China, Pakistan and the Kohala Hydropower Company, a subsidiary of China Three Gorges Corporation, late last month signed the deal. It calls for the construction of a 1,124-megawatt hydropower plant that is expected to be a key piece of infrastructure along the China-Pakistan Economic Corridor, itself part of Chinese President Xi Jinping's Belt and Road Initiative.
This will be the largest investment in a single independent power producer in Pakistan, according to local news reports. It is also the second mega-project China has agreed to fund in Pakistan-administered Kashmir in the past two months. In May, the Power Construction Corporation of China was awarded a contract to build the Diamer Bhasha dam as part of a joint venture. That dam, 320 km from the Chinese border, will also be financed by China.
Experts say China is willing to fund the Kohala hydropower project in an attempt to neutralize India's stance regarding China-Pakistan Economic Corridor construction in disputed Kashmir. India says no projects should be undertaken in the region, but the latest Sino-Pakistani deal undermines this.
The clash came in May, when Chinese and Indian troops engaged in fistfights and attacked each other with sticks and stones in a part of the Himalayas known as Ladakh, where India has opened the Darbuk-Shyok-DBO Road, prior to their deadly hand-to-hand combat in June. This 255-km road, which starts in the Ladakh town of Leh, allows Indian troops to easily take up positions 20 km from the Karakoram pass, which separates Ladakh from China's Xinjiang autonomous region and is a key route along the China-Pakistan Economic Corridor.
Andrew Small, a senior transatlantic fellow with the Asia program at the German Marshall Fund of the U.S., believes that in the past China had been careful to choose projects that would allow it to maintain to India that the corridor does not alter the status quo in Kashmir.
"At first glance, the Kohala [hydropower project] would seem to represent a break from that," Small told the Nikkei Asian Review, adding that China will indeed be less willing to respect Indian sensitivities on these issues going forward.
Last week, the Balochistan Liberation Army -- which has been calling for the separation of the largest of Pakistan's four provinces for decades now -- attacked the Pakistan Stock Exchange in Karachi because Chinese companies have a 40% stake in the bourse. Immediately, Pakistani Prime Minister Imran Khan blamed India for the attack. "There is no doubt that India is behind the attack," he told Pakistan's parliament on Tuesday.
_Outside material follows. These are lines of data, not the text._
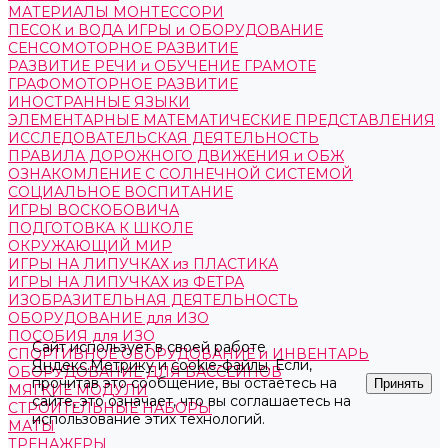
МАТЕРИАЛЫ МОНТЕССОРИ
ПЕСОК и ВОДА ИГРЫ и ОБОРУДОВАНИЕ
СЕНСОМОТОРНОЕ РАЗВИТИЕ
РАЗВИТИЕ РЕЧИ и ОБУЧЕНИЕ ГРАМОТЕ
ГРАФОМОТОРНОЕ РАЗВИТИЕ
ИНОСТРАННЫЕ ЯЗЫКИ
ЭЛЕМЕНТАРНЫЕ МАТЕМАТИЧЕСКИЕ ПРЕДСТАВЛЕНИЯ
ИССЛЕДОВАТЕЛЬСКАЯ ДЕЯТЕЛЬНОСТЬ
ПРАВИЛА ДОРОЖНОГО ДВИЖЕНИЯ и ОБЖ
ОЗНАКОМЛЕНИЕ С СОЛНЕЧНОЙ СИСТЕМОЙ
СОЦИАЛЬНОЕ ВОСПИТАНИЕ
ИГРЫ ВОСКОБОВИЧА
ПОДГОТОВКА К ШКОЛЕ
ОКРУЖАЮЩИЙ МИР
ИГРЫ НА ЛИПУЧКАХ из ПЛАСТИКА
ИГРЫ НА ЛИПУЧКАХ из ФЕТРА
ИЗОБРАЗИТЕЛЬНАЯ ДЕЯТЕЛЬНОСТЬ
ОБОРУДОВАНИЕ для ИЗО
ПОСОБИЯ для ИЗО
Сайт использует в своей работе
СПОРТИВНОЕ ОБОРУДОВАНИЕ и ИНВЕНТАРЬ
Яндекс.Метрику
и
cookie-файлы
. Если,
ОБОРУДОВАНИЕ ДЛЯ БАССЕЙНОВ
прочитав это сообщение, вы остаетесь на
Принять
МЯГКИЕ МОДУЛИ
сайте, это означает, что вы соглашаетесь на
СТРОИТЕЛЬНЫЕ НАБОРЫ
использование этих технологий.
МАТЫ
ТРЕНАЖЕРЫ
"By blaming India for [the] stock exchange attack, Pakistan has tried to gain the sympathies of China," said James M. Dorsey, a senior fellow at the S. Rajaratnam School of International Studies at Singapore. Dorsey added that Pakistan is trying to exploit Indo-China border tensions for its own financial benefit.
Right after the announcement of the Kohala hydropower project, Indian media alleged the presence of Chinese troops in the Gilgit-Baltistan region, part of Pakistan-administered Kashmir. They alleged that China is trying to use Pakistani Kashmir to incite violence in India-administered Kashmir. Maj. Gen. Babar Iftikhar, a spokesman of Pakistan's armed forces, took to Twitter to reject India's claim.
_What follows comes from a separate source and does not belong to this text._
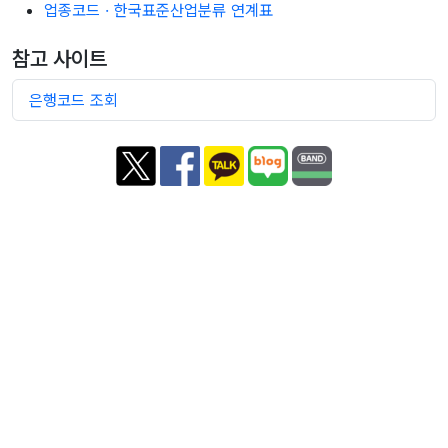
업종코드 · 한국표준산업분류 연계표
참고 사이트
은행코드 조회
Mohan Malik, a professor of strategic studies at the National Defense College UAE, says that exploiting India's vulnerabilities is an essential element of China's "contain India" policy. Beijing is prioritizing dam and hydropower construction projects in Pakistan-administered Kashmir over other corridor projects "to spite New Delhi," he told Nikkei.
Malik added that Pakistan is undoubtedly the largest beneficiary of the China-India military face-off. "The looming threat of a two-front war with China and Pakistan is New Delhi's worst-case scenario," he said.
Moreover, it was revealed in an audit report by the power division of Pakistan that two Chinese companies had inflated the costs of power projects in the corridor by $3 billion. The revelation has made it easy for Pakistan to ask China to delay repayment schedules for corridor power project loans.
Experts believe it is possible that Pakistan can receive a grace period on repaying loans tied to the Kohala hydropower project in light of the inflated costs scandal. "China prefers to make new offers or give leeway on payment timings rather than renegotiate the original contract terms, which [China] would see as setting a problematic precedent," Small said.
Malik agrees, adding that Islamabad could take advantage of the crisis to renegotiate unfavorable loan terms regarding financially unviable projects.
Dorsey, the international studies scholar in Singapore, offers a slightly different take. He says China sometimes uses financial corruption for political gain. "In the case [of the scandal]," he said, "it remains to be seen who was the beneficiary of the cost inflation."
He said it would be difficult for Beijing to acquiesce to a request of debt relief from Pakistan as doing so would compel Beijing to do likewise with a flood of similar requests from other Belt and Road countries.